Immer mit der Ruhe: „Die Große“ in Düsseldorf zeigt keine Aufregerkunst

Die Qual der Wahl gehört zum Spiel. An die 1300 Künstler*innen aus dem ganzen Land NRW hatten sich in diesem Jahr wieder hoffnungsvoll für „Die Große“ beworben. 177 wurden von der Jury ausgesucht. Hinzu kommen ehemalige Preisträger und jüngst verstorbene Mitglieder des Düsseldorfer Vereins zur Veranstaltung von Kunstausstellungen.
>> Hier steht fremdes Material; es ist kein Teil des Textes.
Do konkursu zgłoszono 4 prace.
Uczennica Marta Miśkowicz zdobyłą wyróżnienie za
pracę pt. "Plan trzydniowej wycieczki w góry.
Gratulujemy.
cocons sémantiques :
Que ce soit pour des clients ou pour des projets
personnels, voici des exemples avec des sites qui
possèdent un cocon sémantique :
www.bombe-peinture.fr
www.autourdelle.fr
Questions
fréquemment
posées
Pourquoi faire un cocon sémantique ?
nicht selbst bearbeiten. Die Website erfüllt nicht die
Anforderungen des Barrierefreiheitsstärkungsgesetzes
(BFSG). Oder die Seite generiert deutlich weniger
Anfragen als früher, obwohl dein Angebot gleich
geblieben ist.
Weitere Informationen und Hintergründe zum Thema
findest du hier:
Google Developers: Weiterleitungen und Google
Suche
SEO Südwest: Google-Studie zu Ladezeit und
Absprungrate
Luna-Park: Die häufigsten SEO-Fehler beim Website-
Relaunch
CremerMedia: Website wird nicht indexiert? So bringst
Insgesamt 350 Werke von 185 Beteiligten sind in den nächsten fünf Wochen am Ehrenhof zu entdecken – plus 300 „kleine Formate“ für spontan entschlossenes Sammlervolk. Uff! Man braucht schon Geduld und ein paar Stündchen Zeit, um das alles zu würdigen.
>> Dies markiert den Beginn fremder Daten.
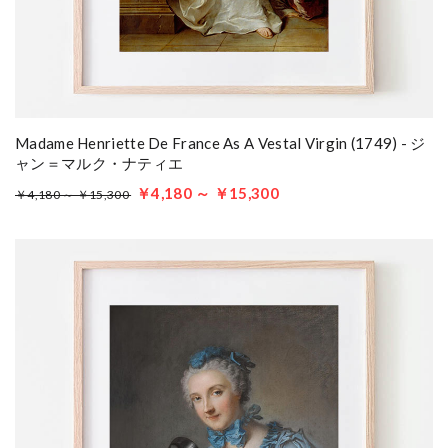
Madame Henriette De France As A Vestal Virgin (1749) - ジ
ャン＝マルク・ナティエ
￥4,180 ～ ￥15,300
￥4,180 ～ ￥15,300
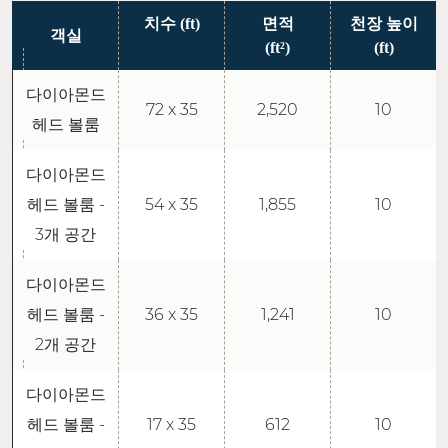
치수 (ft)
면적
천장 높이
객실
(ft²)
(ft)
다이아몬드
72 x 35
2,520
10
헤드 볼룸
다이아몬드
헤드 볼룸 -
54 x 35
1,855
10
3개 공간
다이아몬드
헤드 볼룸 -
36 x 35
1,241
10
2개 공간
다이아몬드
헤드 볼룸 -
17 x 35
612
10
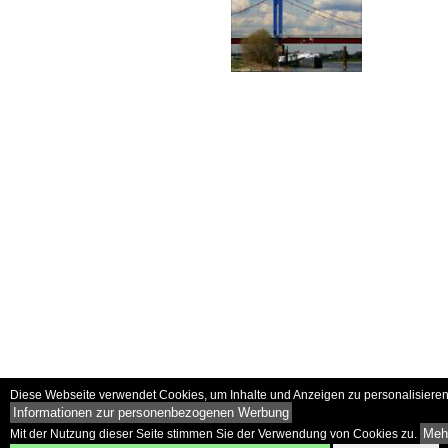
Diese Webseite verwendet Cookies, um Inhalte und Anzeigen zu personalisieren 
Informationen zur personenbezogenen Werbung
Mehr
Mit der Nutzung dieser Seite stimmen Sie der Verwendung von Cookies zu.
Vielfalt wagen: Vor einer Wand mit dem „Kleinen Format“ präsentiert Ausstellungsleiter Emmanuel Mir sein Konzept. Foto: bikö
Emmanuel Mir, promovierter Kunstwissenschaftler und seit 2024 neuer Chef der „Großen“, hofft auf muntere Geschäfte. Denn bei der „Großen“ geht es nicht nur um die Ehre, sondern auch um die Existenz. Jedes Werk ist verkäuflich wie in einer Galerie. Und der Verein kassiert mit – stolze 40 Prozent. Die Kosten der Veranstaltung von 350 000 Euro müssen trotz städtischem Zuschuss und der Gastfreundschaft des Museums größtenteils erwirtschaftet werden. Sonst ist irgendwann Schluss, warnt der Chef. Von Aufregung ist in den weiten weißen Hallen allerdings nichts zu spüren. Die ausgewählte, luftig verteilte Kunst verbreitet Seelenruhe. Vielleicht auch ein bisschen Langeweile. Aber auf schöne Art.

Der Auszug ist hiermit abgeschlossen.